Thursday

Mud, My Love Story

Mud: An Immersion in Love
Dear Mud,
            I know it’s been a while, but I spent time with you again last week and I’m reflecting again on why I love you so much.  Call it a yearning to relive the joys of childhood, or living in the moment, but whatever it is, Mud, you bring me joy. 
            Mud, why do I love thee?  It’s simple.  Not only are you cheap and readily available, but you are a creative outlet for when I’m thoughtful and lazy, and a crucial aspect of my productive phases. I love your soft, squishy, smooth, and silky undulation that seeps, fills, covers, and exudes happiness. You are malleable and forgiving, but you have the ability to dry strong and inflexible, an amalgamation of joy.  While your contents aren’t particularly exciting, somehow mixing dirt and water creates a bliss that is so soothing and peaceful—so creative and simple. You are an integral part of my world.
            Mud, I’m not alone—the gourmet world also holds fixation with you.  Mud baths, mud massages, and aromatic mud facials profess therapeutic benefits.  Yes, even Mud is loved gastronomically;  Mississippi Mud is sold on the counter in filling-stations in the South, waiting to be fried up and consumed. My grand-babies, Isa and Zina will be the first to attest that mud tastes good.  People love hot mud, cold mud, and I have no doubt that somebody, somewhere finds you, Mud, sexy. 
            Is all of this reason enough for my mud mania?  Does all this external validation somehow make my love of mud more rational and acceptable? 
            No.  For despite the fact that everyone loves mud at some point in their lives, many have given in to society’s mores and the love of mud has been cleaned out of them. Mud has become a dirty word that, like most good things, research has deemed unsafe. The newest news is that, “…mud is unclean and harbors disease, so glove up.”
            Where has the love for Mud gone? We’ve landscaped and sodded, and there is no longer a corner left in our lives for the exploring a relationship with mud.  We’ve shielded our children with clothing more valuable than discovering the cleansing lessons of filth and prevented ourselves from experiencing yet another basic joy. Heaven forbid…a soiled child!
            Mud, perhaps part of the disdain is the mess that accompanies a relationship with you.  But, deep down we’re all a mess--one gigantic, cloying mess and to admit that and to accept it is hard.  Being vulnerable to feeling messy in exchange for feeling joy is one of life’s great challenges.  What if we were more like children who embrace joy and shrug off messes—both mud and mistakes—simply because messes can always be cleaned up? 
            Mud, you complete me.  I love you most of all because my life is full of messes.  Big ones!  This, from my journal in the spring of 1990: “Today the six-month-old sat by—and then inside—the mud hole with her Daddy while he dug for the broken waterline. Two feet deep, then three, five and then deeper, but eventually success! They discovered the source of the mud!  But, the two of them were eight feet under and over their heads.

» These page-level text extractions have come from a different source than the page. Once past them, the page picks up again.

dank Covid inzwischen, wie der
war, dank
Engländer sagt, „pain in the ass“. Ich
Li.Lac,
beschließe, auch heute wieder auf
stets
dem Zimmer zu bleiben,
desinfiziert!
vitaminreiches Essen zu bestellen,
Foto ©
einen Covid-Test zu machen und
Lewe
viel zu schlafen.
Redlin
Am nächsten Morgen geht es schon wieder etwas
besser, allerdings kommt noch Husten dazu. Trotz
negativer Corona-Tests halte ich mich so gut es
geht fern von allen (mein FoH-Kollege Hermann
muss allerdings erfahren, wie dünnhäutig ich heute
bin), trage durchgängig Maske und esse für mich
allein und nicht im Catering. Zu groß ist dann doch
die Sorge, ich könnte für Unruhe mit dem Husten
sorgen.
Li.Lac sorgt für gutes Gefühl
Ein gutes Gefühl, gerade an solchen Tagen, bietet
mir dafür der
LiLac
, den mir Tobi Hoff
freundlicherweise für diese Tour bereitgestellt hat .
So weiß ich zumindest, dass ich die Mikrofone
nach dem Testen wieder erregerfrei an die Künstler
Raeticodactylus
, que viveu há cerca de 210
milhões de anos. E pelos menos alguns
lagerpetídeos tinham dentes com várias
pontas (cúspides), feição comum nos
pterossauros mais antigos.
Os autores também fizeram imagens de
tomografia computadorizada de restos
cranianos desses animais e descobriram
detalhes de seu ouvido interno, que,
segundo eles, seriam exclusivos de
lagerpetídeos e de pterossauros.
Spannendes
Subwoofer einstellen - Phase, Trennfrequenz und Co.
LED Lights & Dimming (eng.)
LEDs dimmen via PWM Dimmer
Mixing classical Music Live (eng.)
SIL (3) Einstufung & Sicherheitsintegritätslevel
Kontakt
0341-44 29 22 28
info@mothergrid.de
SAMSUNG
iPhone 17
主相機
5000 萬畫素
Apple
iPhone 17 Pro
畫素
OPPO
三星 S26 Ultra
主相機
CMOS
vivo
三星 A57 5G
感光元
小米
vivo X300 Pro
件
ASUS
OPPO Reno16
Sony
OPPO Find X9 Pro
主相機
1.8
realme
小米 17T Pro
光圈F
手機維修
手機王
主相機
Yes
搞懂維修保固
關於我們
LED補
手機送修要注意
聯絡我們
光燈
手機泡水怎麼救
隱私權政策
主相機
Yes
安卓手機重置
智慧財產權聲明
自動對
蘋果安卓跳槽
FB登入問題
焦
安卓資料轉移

            Sometimes my messes are intentional.  From the first to the last, each of my children have been introduced to mud, due to some new mistake (project) I've begun.  My last child wallowed in mud for months as I worked on a new front driveway.  Learning to love mud was the way I embraced the inconvenience of my mess and the joy in the vision of completion.    
            It’s my opinion that each of us should make space in our lives for messes and for clean-up--like an active mudroom.  In lieu of that, my happy place in every home would be a room being actively mudded—in constant repair from some big mess.  Breaking down the bad and progressing to something better is sublime happiness to me. 
             The children at my house have created a puddle in the corner near the back fence, in the shade of an umbrella tree, and they’re feeding it. They call it the muck pit. They beg peelings and cores, and add holly berries, grass clippings and select leaves for garnish. The household silverware is slowly disappearing into its endless depths. When it thirsts, the water pitcher disappears too. They delight in it and so do I.
            Because life is a mess, and it washes.